_Assigned task_
Among the lines below, which ones contain the word "cell"? Copy every such line.

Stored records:
● ● ● ●

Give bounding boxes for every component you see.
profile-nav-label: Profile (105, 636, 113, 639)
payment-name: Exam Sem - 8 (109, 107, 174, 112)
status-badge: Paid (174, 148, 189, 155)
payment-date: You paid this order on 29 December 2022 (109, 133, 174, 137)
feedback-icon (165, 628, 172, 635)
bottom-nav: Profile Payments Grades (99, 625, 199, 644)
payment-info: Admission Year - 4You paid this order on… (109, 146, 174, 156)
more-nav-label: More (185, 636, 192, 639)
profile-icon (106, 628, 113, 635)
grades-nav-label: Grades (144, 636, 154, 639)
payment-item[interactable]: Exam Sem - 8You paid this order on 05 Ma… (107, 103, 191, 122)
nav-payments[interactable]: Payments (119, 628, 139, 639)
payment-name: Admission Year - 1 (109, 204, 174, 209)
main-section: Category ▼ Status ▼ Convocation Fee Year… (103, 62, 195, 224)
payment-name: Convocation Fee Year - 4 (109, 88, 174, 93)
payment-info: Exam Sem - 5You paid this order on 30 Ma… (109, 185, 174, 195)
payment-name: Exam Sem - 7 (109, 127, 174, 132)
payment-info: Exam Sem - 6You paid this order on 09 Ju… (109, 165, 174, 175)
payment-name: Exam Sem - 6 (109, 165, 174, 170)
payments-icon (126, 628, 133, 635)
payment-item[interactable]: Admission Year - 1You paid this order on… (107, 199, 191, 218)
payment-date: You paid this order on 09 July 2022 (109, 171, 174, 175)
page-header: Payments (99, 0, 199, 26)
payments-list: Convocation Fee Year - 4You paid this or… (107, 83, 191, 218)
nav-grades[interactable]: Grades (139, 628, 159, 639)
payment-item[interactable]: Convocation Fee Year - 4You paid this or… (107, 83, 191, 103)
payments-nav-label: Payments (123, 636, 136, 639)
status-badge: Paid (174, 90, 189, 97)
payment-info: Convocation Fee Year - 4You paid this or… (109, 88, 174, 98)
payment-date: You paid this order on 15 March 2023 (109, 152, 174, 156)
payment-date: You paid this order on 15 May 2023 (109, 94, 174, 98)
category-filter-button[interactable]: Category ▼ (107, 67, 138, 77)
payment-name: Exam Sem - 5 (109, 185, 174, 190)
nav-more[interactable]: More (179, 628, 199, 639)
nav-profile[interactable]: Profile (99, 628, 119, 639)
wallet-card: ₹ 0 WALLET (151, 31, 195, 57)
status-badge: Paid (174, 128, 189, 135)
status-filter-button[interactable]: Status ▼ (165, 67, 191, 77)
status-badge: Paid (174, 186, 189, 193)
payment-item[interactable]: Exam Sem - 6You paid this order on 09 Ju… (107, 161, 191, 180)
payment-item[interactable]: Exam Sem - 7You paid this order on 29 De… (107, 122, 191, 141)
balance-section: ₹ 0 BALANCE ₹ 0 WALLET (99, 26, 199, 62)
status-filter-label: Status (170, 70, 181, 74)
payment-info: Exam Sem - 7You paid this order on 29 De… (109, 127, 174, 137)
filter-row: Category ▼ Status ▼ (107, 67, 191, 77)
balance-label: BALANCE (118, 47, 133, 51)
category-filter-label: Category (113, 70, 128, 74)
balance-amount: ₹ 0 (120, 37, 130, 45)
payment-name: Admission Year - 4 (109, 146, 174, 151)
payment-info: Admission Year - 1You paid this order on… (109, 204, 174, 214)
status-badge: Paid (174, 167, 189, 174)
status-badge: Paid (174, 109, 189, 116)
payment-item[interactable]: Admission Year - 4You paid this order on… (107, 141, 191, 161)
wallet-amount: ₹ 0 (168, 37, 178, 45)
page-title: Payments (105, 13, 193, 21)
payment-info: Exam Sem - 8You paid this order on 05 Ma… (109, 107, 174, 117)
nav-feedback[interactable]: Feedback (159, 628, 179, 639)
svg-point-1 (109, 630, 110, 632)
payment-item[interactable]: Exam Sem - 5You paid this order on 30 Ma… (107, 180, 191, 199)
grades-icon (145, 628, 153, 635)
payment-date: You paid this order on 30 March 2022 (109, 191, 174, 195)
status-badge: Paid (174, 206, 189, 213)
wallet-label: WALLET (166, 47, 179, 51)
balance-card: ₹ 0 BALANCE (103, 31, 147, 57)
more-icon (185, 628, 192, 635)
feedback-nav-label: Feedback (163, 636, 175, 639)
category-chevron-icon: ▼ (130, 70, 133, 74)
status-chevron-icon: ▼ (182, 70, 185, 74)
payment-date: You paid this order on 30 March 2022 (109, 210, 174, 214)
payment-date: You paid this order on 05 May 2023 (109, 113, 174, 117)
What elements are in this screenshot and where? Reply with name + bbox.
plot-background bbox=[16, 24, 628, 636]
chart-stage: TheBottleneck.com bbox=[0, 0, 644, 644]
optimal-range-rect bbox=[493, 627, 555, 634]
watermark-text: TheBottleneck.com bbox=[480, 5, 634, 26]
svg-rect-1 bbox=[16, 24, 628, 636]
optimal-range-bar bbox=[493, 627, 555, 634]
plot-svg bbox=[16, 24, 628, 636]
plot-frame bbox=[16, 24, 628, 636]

● ● ● ●

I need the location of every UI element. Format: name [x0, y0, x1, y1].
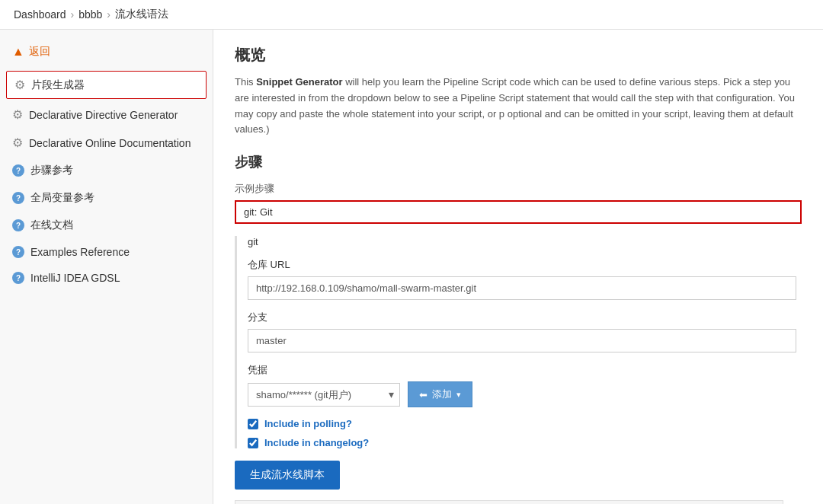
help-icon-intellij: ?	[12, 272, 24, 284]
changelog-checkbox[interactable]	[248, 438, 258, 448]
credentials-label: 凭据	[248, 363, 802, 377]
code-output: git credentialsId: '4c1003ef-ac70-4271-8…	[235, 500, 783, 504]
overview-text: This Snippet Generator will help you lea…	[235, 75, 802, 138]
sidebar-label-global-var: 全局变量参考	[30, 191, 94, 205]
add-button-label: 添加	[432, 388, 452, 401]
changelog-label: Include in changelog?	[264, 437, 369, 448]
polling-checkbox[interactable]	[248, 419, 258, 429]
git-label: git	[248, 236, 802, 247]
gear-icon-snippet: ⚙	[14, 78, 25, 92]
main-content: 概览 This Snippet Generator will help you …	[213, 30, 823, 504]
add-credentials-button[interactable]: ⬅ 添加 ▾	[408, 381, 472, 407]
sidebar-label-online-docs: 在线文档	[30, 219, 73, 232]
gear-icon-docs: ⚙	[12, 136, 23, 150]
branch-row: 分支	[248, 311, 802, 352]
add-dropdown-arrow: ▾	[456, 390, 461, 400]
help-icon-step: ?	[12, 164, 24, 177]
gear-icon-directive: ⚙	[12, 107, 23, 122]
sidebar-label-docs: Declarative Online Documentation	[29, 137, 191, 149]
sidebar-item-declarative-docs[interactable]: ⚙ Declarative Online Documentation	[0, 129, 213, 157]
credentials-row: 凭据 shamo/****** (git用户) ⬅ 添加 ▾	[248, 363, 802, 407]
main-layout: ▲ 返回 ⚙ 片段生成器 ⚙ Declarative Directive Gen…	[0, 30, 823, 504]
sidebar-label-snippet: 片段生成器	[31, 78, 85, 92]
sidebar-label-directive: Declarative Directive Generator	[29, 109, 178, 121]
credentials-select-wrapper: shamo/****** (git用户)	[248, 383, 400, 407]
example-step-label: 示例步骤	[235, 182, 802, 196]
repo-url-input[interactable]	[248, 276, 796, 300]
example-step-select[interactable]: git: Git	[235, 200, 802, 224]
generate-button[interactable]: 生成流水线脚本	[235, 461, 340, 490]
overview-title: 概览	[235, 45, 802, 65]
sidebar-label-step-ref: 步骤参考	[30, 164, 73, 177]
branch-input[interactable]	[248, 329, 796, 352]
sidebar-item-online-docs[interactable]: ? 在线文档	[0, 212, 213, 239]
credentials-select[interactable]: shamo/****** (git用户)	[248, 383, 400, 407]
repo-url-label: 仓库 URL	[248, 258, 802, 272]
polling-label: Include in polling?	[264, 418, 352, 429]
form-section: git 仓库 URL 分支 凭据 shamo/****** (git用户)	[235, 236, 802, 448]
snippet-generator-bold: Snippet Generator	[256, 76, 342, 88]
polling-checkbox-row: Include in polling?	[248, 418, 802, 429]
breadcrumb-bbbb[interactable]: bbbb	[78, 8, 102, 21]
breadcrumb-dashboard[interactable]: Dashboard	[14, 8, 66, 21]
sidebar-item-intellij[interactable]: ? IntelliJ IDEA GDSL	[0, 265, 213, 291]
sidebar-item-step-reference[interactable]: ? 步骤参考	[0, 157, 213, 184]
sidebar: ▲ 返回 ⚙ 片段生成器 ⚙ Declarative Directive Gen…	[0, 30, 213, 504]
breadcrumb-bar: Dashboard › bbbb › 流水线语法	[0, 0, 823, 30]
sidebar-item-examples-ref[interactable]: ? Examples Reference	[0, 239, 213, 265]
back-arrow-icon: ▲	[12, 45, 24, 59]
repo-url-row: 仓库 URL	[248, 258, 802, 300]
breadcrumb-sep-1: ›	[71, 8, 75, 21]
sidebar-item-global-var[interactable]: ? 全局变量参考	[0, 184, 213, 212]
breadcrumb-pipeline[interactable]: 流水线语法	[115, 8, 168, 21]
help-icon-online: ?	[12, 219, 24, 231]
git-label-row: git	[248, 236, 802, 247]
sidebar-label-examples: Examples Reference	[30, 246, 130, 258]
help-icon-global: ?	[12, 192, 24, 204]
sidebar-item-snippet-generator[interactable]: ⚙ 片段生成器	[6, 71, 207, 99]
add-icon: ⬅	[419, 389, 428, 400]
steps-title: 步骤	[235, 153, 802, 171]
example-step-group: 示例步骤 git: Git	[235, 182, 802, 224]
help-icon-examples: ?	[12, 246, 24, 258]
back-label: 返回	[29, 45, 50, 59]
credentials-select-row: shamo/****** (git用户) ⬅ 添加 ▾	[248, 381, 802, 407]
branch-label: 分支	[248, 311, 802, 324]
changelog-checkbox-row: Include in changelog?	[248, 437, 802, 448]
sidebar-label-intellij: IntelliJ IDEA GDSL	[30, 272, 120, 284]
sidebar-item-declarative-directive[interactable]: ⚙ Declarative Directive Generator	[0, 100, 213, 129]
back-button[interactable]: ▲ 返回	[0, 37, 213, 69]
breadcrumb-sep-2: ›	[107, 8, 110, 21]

● ● ● ●

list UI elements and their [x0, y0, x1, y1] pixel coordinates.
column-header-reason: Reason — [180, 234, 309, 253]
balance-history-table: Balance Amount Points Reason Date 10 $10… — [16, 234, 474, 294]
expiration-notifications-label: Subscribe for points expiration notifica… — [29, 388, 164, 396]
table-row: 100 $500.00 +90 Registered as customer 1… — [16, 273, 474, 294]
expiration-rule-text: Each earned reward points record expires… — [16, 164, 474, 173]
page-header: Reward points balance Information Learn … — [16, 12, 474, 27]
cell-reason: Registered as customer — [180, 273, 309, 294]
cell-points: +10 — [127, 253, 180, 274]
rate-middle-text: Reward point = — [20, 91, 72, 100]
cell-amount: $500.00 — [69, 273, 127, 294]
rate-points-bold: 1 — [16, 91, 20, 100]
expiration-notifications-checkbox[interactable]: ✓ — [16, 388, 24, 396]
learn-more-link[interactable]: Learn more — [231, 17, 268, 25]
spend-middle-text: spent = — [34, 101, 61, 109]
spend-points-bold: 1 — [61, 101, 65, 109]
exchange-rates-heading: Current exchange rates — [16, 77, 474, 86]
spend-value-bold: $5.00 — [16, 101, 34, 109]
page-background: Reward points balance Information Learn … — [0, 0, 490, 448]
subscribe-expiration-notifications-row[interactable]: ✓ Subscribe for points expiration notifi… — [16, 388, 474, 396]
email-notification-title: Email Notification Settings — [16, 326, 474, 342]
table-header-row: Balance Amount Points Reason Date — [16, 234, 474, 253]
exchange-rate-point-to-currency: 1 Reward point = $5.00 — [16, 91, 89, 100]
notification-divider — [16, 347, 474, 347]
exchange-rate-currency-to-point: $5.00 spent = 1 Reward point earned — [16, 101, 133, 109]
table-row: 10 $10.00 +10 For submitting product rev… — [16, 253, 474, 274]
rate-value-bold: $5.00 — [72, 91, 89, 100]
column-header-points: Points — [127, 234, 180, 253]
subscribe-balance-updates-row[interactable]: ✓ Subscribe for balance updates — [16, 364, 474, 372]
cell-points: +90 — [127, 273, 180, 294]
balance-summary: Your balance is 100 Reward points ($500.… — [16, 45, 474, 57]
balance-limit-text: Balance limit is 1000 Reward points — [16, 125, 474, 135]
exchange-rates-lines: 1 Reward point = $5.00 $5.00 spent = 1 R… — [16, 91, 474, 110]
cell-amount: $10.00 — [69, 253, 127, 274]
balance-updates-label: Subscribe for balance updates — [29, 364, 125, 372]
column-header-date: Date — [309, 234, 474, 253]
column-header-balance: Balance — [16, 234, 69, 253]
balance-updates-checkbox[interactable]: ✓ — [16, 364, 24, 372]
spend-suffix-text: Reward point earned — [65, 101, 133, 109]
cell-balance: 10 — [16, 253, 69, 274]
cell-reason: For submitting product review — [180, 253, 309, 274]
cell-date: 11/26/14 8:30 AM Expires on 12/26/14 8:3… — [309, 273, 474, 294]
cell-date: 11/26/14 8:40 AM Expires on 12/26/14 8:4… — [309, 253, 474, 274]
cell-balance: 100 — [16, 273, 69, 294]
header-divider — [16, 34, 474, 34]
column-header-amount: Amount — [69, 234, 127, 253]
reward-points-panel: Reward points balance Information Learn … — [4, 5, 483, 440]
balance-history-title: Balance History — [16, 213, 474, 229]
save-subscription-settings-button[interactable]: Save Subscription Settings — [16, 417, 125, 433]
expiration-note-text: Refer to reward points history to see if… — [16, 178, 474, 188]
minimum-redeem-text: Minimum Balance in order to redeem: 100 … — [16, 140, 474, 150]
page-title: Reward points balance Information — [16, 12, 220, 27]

● ● ● ●

_Completed exercise_
cell-reason: Registered as customer — [180, 273, 309, 294]
cell-points: +10 — [127, 253, 180, 274]
cell-amount: $500.00 — [69, 273, 127, 294]
cell-points: +90 — [127, 273, 180, 294]
cell-amount: $10.00 — [69, 253, 127, 274]
cell-balance: 10 — [16, 253, 69, 274]
cell-reason: For submitting product review — [180, 253, 309, 274]
cell-date: 11/26/14 8:30 AM Expires on 12/26/14 8:3… — [309, 273, 474, 294]
cell-date: 11/26/14 8:40 AM Expires on 12/26/14 8:4… — [309, 253, 474, 274]
cell-balance: 100 — [16, 273, 69, 294]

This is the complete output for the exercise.